On the other hand, there may be cases were that rule does not apply. For example, suppose we are implementing the Boolean OR
operation. If the first argument is TRUE
, then the result is also TRUE
regardless of the value of the second argument. In this case, we specify nulls = NullHandling.INTERNAL
.
As discussed in the code generation section, Drill will automatically inline our code. Drill needs to know how to find our input parameters and output value. We do that using annotations:
import org.apache.drill.exec.expr.annotations.Output;
import org.apache.drill.exec.expr.annotations.Param;
import org.apache.drill.exec.expr.holders.Float8Holder;
public class Log2Function implements DrillSimpleFunc {
@Param public Float8Holder x;
@Output public Float8Holder out;
The @Param
argument declares the parameters in the order they are passed to a function. (We'll see a more advanced example later.) The @Output parameter declares the return value (the output.) (See also the For Drill documentation.)

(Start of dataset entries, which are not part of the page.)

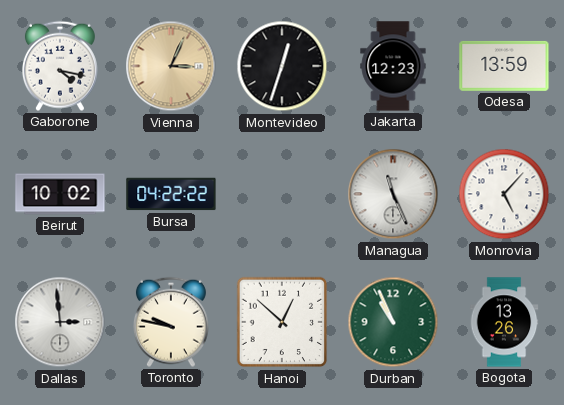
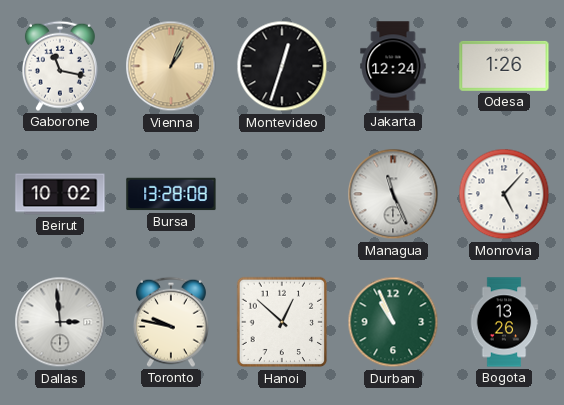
Gaborone: 4:17 -> 11:17
Vienna: 3:04 -> 1:04
Jakarta: 12:23 -> 12:24
Odesa: 13:59 -> 1:26
Bursa: 04:22 -> 13:28
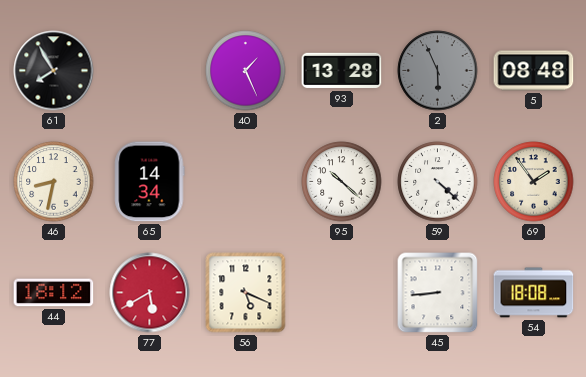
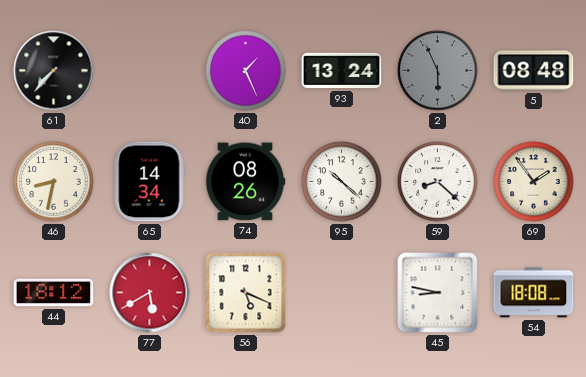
61: 7:55 -> 7:37
93: 13:28 -> 13:24
74: none -> 08:26
59: 4:22 -> 8:22
45: 8:44 -> 8:47
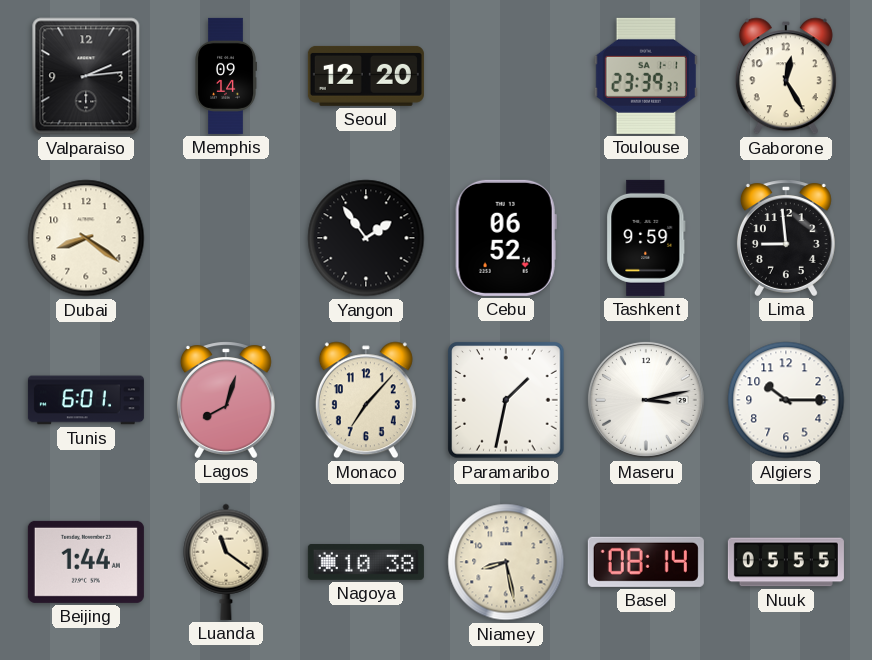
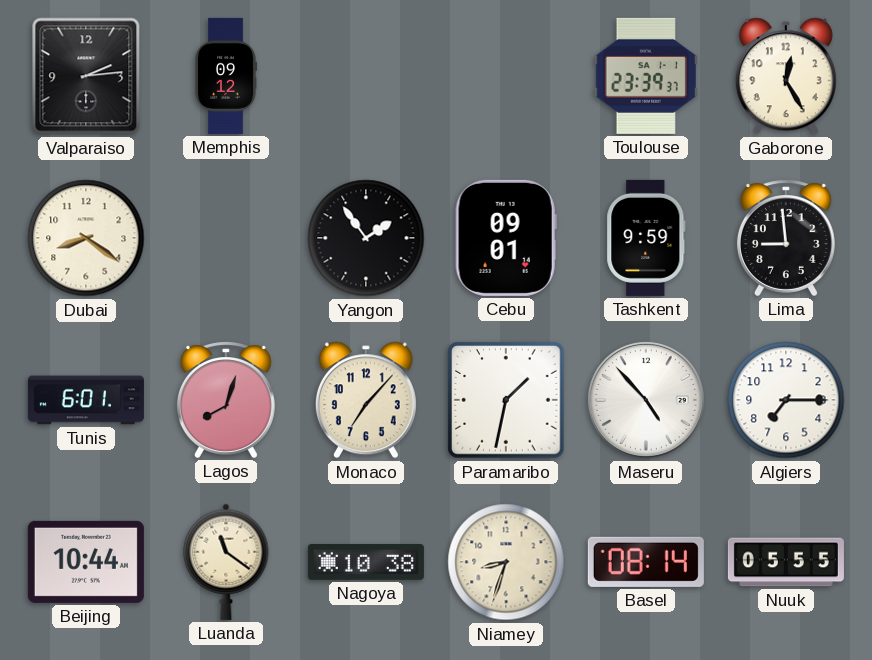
Memphis: 09:14 -> 09:12
Seoul: 12:20 -> none
Cebu: 06:52 -> 09:01
Maseru: 3:13 -> 4:53
Algiers: 10:15 -> 7:15
Beijing: 1:44 -> 10:44
Niamey: 8:28 -> 8:33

The fields must be one of Drill's "holder" types. Drill will work backward from the type of holder to the data type (and cardinality) of the input and output. For example, the use of Float8Holder
above tells Drill that our function accepts a non-nullable FLOAT8
argument, and returns the same type. A list of the data type/holder pairs is ((need link)).
The arguments in the example are declared as public
, but those in the Drill example default to protected. Which is right? As it turns out, either is fine: Drill never actually uses your compiled code. We have marked them public so we can more easily create unit tests.

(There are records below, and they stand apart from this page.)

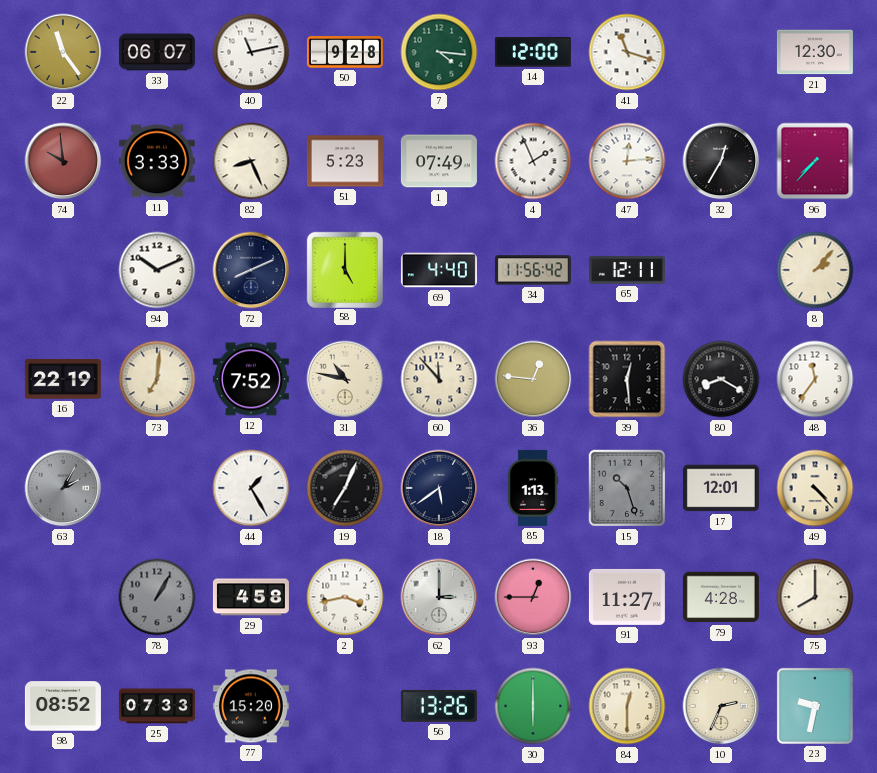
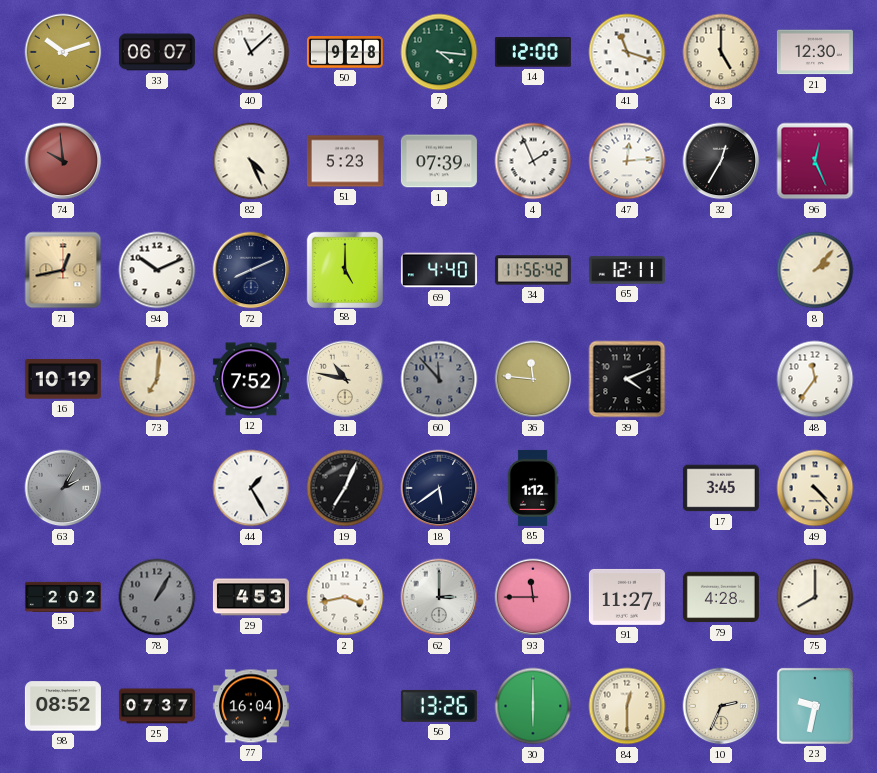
22: 11:24 -> 10:12
40: 11:13 -> 11:08
43: none -> 5:00
11: 3:33 -> none
82: 8:26 -> 4:26
1: 07:49 -> 07:39
96: 7:37 -> 12:26
71: none -> 12:43
16: 22:19 -> 10:19
60 dial: cream -> grey
36: 12:46 -> 11:46
39: 12:29 -> 4:11
80: 8:20 -> none
85: 1:13 -> 1:12
15: 10:27 -> none
17: 12:01 -> 3:45
55: none -> 2:02
29: 4:58 -> 4:53
93: 12:45 -> 11:45
25: 07:33 -> 07:37
77: 15:20 -> 16:04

Functions sometimes need temporary internal state. Aggregates need a place to store the running totals. Drill provides the @Workspace
annotation to indicate such fields. For example, in the log2
function, we might want to pre-compute part of the expression:
public class Log2Function implements DrillSimpleFunc {
@Workspace private double LOG_2;
A very common, and mysterious, mistake is to omit the @Workspace
annotation. If you do that, you will get a spectacular set of error messages in your log file, along with multiple copies of the generated source code. (See the troubleshooting section.) If you see that, verify that every field has one of the three annotations: @Param
, @Output
or @Workspace
.
Note also that it is common to declare constants for cases such as that shown above.
public class FunctionImpl {
// DO NOT do this!
private static final double LOG_2 = Math.log(2.0D);
public static final double log2(double x) {
return Math.log(x) / LOG_2;
}
}
But, constants do not work with UDFs. You won't get an error, but your constant will never be initialized, resulting in mysterious errors.
Drill implements each UDF as a class. How does Drill know which classes are UDFs? By using a Drill-defined annotation and implementing a Drill-defined interface. Following the documentation, let's explain this in the context of an example function that that fills a gap in Drill's math and trig functions: the sin
function:
import org.apache.drill.exec.expr.DrillSimpleFunc;
import org.apache.drill.exec.expr.annotations.FunctionTemplate;
import org.apache.drill.exec.expr.annotations.FunctionTemplate.FunctionScope;
import org.apache.drill.exec.expr.annotations.FunctionTemplate.NullHandling;
@FunctionTemplate(
name = "sin",
scope = FunctionScope.SIMPLE,
nulls = NullHandling.NULL_IF_NULL)
public static class SinFunction implements DrillSimpleFunc {
Here we immediately see a benefit of working with the Drill project: we can traverse to the source for these various items, including the annotation. Fortunately, the documentation for the FunctionTemplate
has some very helpful explanations.
For now, let's use the scope
and nulls
value above; we'll discuss them at length later.